INPUT FOR THIS TASK: Begin
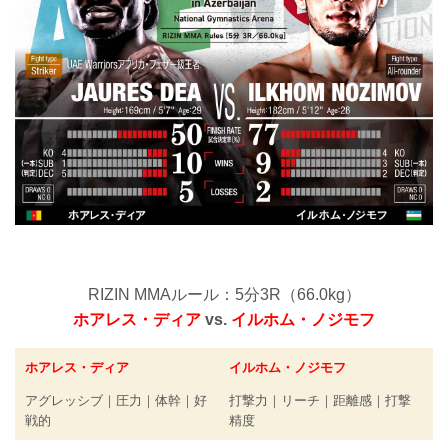
RIZIN MMAルール：5分3R（66.0kg）
ホアレス・ディア
vs.
イルホム・ノジモフ
ホアレス・ディア
イルホム・ノジモフ
アグレッシブ｜圧力｜体幹｜好
打撃力｜リーチ｜距離感｜打撃
戦的
精度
INPUT FOR THIS TASK: End
## PROBLEM TO WORK ON
Set down each entry above exactly as it appears. Omit the pictures.

## FINISHED TASK
RIZIN MMAルール：5分3R（66.0kg）
ホアレス・ディア
vs.
イルホム・ノジモフ
ホアレス・ディア
イルホム・ノジモフ
アグレッシブ｜圧力｜体幹｜好
打撃力｜リーチ｜距離感｜打撃
戦的
精度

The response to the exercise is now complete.